Господи! Как это все до тошноты банально и избито! Как это все старо и наивно, кажется, я сталкивался с этим всю прошлую жизнь! В этом «дождусь» столько искренней, неосознанной наивности и лицемерия, столько правды и лжи, столько откровения и притворства, что не знаешь, за какую крайность цепляться и как реагировать! То ли плакать, то ли смеяться, то ли махнуть на все рукой и предоставить всему катиться своим собственным ходом. Да, думаю, дождется. Все мы чего-нибудь дождемся, только часто не того, чего ждем.

– А тебя кто ждет? – спрашивает Султан.

Сама постановка вопроса, обращенная к человеку с пожизненным сроком, уже кажется глупой и, наверное, некорректной. И, казалось бы, можно не отвечать, потому что в понимании любого человека пожизненник – в силу нашего дурного законодательства (десять (!) лет без длительных свиданий) – просто обречен на одиночество со стороны женщин, жен, любимых. Потому что никто не будет ждать первые десять лет, чтобы потом мотаться с сумками два раза в год через всю страну на унизительные длительные свидания к лысому, исхудавшему, подавленному неволей мужу!

Но я только рассмеялся над комичностью самого вопроса и сказал: «Да, конечно, ждет!» Лишь Тигра понял мою иронию и засмеялся, а Султан не уловил, недоумевая, над чем мы смеемся.

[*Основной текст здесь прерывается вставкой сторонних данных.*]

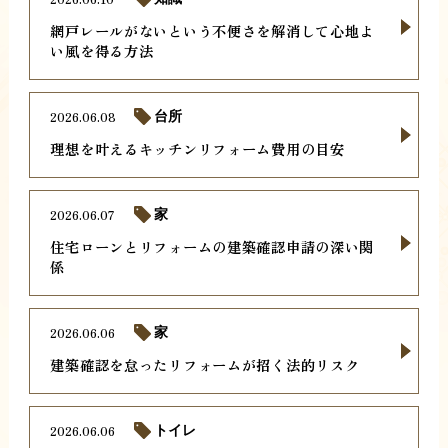
網戸レールがないという不便さを解消して心地よ
い風を得る方法
2026.06.08
台所
理想を叶えるキッチンリフォーム費用の目安
2026.06.07
家
住宅ローンとリフォームの建築確認申請の深い関
係
2026.06.06
家
建築確認を怠ったリフォームが招く法的リスク
2026.06.06
トイレ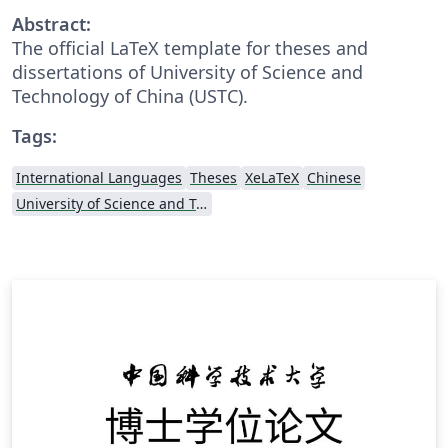
Abstract:
The official LaTeX template for theses and
dissertations of University of Science and
Technology of China (USTC).
Tags:
International Languages
Theses
XeLaTeX
Chinese
University of Science and Technology of China (USTC)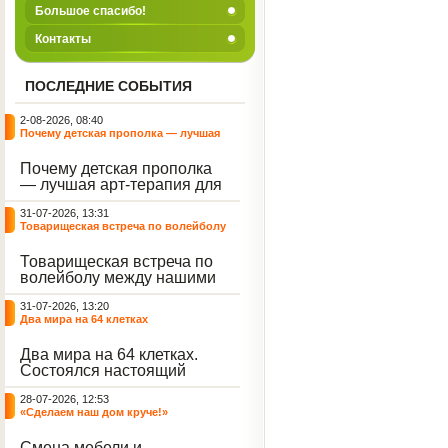
Большое спасибо!
Контакты
ПОСЛЕДНИЕ СОБЫТИЯ
2-08-2026, 08:40
Почему детская прополка — лучшая
арт-терапия для воспитателя?
Почему детская прополка
— лучшая арт-терапия для
воспитателя?
31-07-2026, 13:31
Товарищеская встреча по волейболу
между нашими воспитанниками и
сельскими ребятами
Товарищеская встреча по
волейболу между нашими
воспитанниками и
31-07-2026, 13:20
сельскими ребятами.
Два мира на 64 клетках
Два мира на 64 клетках.
Состоялся настоящий
интеллектуальный
28-07-2026, 12:53
праздник — турнир по
«Сделаем наш дом круче!»
шахматам и шашкам.
Событие вызвало
Смена мебели и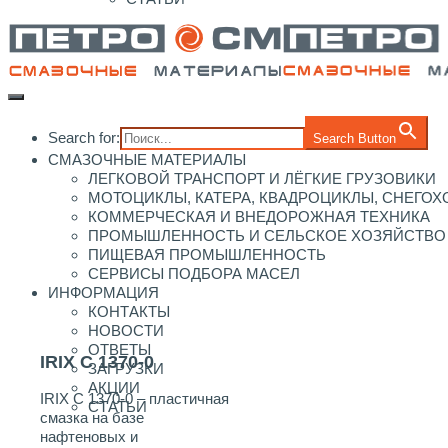
Search for:
Search Button
СМАЗОЧНЫЕ МАТЕРИАЛЫ
ЛЕГКОВОЙ ТРАНСПОРТ И ЛЁГКИЕ ГРУЗОВИКИ
МОТОЦИКЛЫ, КАТЕРА, КВАДРОЦИКЛЫ, СНЕГО
КОММЕРЧЕСКАЯ И ВНЕДОРОЖНАЯ ТЕХНИКА
ПРОМЫШЛЕННОСТЬ И СЕЛЬСКОЕ ХОЗЯЙСТВО
ПИЩЕВАЯ ПРОМЫШЛЕННОСТЬ
СЕРВИСЫ ПОДБОРА МАСЕЛ
ИНФОРМАЦИЯ
КОНТАКТЫ
НОВОСТИ
ОТВЕТЫ
IRIX C 1370-0
ЗАГРУЗКИ
АКЦИИ
IRIX C 1370-0 – пластичная
СТАТЬИ
смазка на базе
нафтеновых и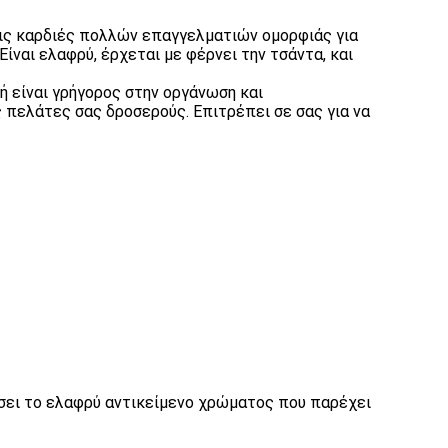
 τις καρδιές πολλών επαγγελματιών ομορφιάς για
ίναι ελαφρύ, έρχεται με φέρνει την τσάντα, και
ή είναι γρήγορος στην οργάνωση και
ς πελάτες σας δροσερούς. Επιτρέπει σε σας για να
τίσει το ελαφρύ αντικείμενο χρώματος που παρέχει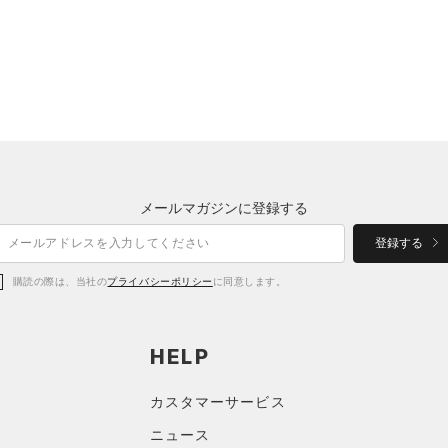
メールマガジンに登録する
登録する
購読の際は、当社の
プライバシーポリシー
に同意します。
HELP
カスタマーサービス
ニュース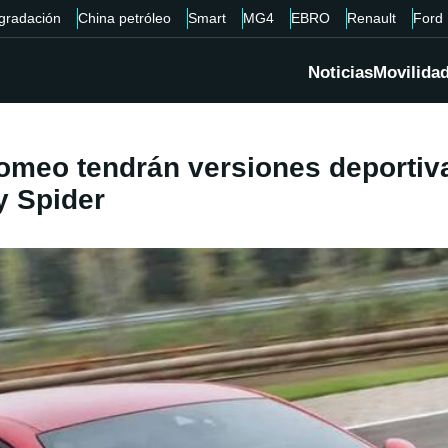
gradación
China petróleo
Smart
MG4
EBRO
Renault
Ford
Noticias
Movilida
Romeo tendrán versiones deportiva
y Spider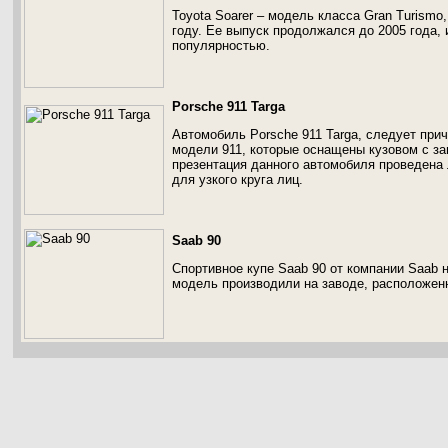
Toyota Soarer – модель класса Gran Turismo
году. Ее выпуск продолжался до 2005 года,
популярностью.
Porsche 911 Targa
Автомобиль Porsche 911 Targa, следует при
модели 911, которые оснащены кузовом с за
презентация данного автомобиля проведена 
для узкого круга лиц.
Saab 90
Спортивное купе Saab 90 от компании Saab н
модель производили на заводе, расположен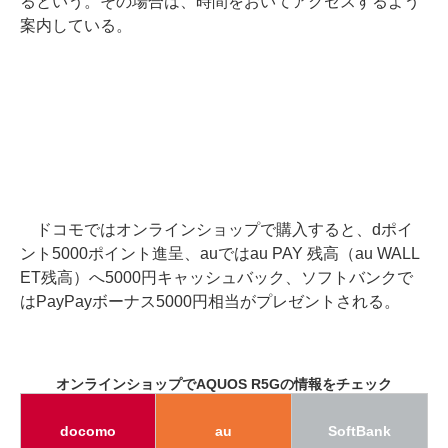
るという。その場合は、時間をおいてアクセスするよう
案内している。
ドコモではオンラインショップで購入すると、dポイ
ント5000ポイント進呈、auではau PAY 残高（au WALL
ET残高）へ5000円キャッシュバック、ソフトバンクで
はPayPayボーナス5000円相当がプレゼントされる。
オンラインショップでAQUOS R5Gの情報をチェック
docomo
au
SoftBank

Я не откровенничал с ним о своих женщинах и о том, в каком состоянии находятся мои отношения с Ними. Он не узнал о моем сыне, о его маме, не узнал и о Ней, о ком были все мои грезы до тех пор, пока моя судьба не определилась тремя буквами «ПЛС». О Ней, чьих писем и СМС ждал с нетерпением, чье далекое «алло» я слышал каждый вечер. Всего этого и многого другого он не знал. В тюрьме нельзя вот так запросто открываться первому встречному, пусть даже и неплохому человеку. Держать в себе свое личное, сокровенное – сохранить в чистоте. Иначе дурными, испорченными людьми это будет воспринято как слабость. А замеченная в тебе слабость – это начало твоего конца.


– Тигра, а тебя кто-то ждет? – спросил я, поддерживая градус своей иронии.

– Ага, ждет! Она, корова бестолковая, на НДК (Новодевичий корпус) сейчас сидит и ждет этапа, дур-р-ра, блядь! Меня из-за нее и упаковали.

– Вот так вот, Алексей, связываться с женщинами, ты разве не знал? Это на всю жизнь, это навсегда! – сардонически поддакивал я.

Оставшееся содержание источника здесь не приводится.